Your assignment: An exact restatement is required. Cover only the lines of the records from the first through the line with "olarak ortaya çıkar.", and skip pictures.

* * *

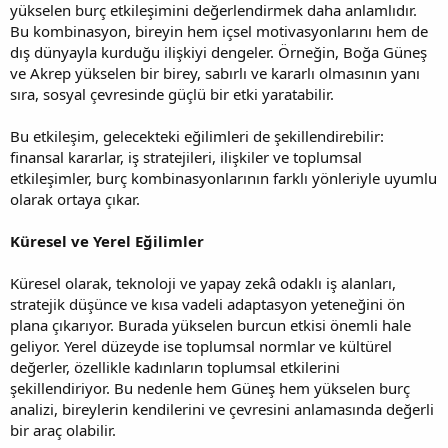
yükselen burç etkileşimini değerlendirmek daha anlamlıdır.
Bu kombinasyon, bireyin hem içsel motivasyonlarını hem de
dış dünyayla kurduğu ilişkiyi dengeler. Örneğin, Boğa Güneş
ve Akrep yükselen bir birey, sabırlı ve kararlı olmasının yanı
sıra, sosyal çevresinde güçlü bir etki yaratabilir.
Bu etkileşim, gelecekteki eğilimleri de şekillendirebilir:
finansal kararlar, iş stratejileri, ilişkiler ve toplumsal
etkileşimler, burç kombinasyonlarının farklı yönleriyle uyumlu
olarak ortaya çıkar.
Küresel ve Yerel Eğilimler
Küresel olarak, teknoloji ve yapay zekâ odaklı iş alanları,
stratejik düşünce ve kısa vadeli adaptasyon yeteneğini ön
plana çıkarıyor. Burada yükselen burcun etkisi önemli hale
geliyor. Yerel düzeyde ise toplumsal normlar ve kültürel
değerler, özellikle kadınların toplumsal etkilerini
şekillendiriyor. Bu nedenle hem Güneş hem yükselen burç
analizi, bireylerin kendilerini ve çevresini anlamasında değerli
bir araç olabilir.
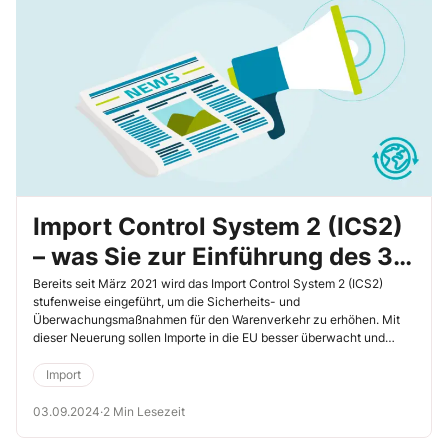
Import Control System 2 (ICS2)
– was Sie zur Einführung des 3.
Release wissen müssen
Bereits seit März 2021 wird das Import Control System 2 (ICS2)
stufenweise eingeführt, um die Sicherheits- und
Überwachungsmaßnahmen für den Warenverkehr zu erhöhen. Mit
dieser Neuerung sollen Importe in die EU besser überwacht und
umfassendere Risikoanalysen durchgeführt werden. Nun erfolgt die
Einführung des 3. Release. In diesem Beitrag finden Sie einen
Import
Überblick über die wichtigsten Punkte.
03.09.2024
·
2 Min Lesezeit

* * *

Output below:
yükselen burç etkileşimini değerlendirmek daha anlamlıdır.
Bu kombinasyon, bireyin hem içsel motivasyonlarını hem de
dış dünyayla kurduğu ilişkiyi dengeler. Örneğin, Boğa Güneş
ve Akrep yükselen bir birey, sabırlı ve kararlı olmasının yanı
sıra, sosyal çevresinde güçlü bir etki yaratabilir.
Bu etkileşim, gelecekteki eğilimleri de şekillendirebilir:
finansal kararlar, iş stratejileri, ilişkiler ve toplumsal
etkileşimler, burç kombinasyonlarının farklı yönleriyle uyumlu
olarak ortaya çıkar.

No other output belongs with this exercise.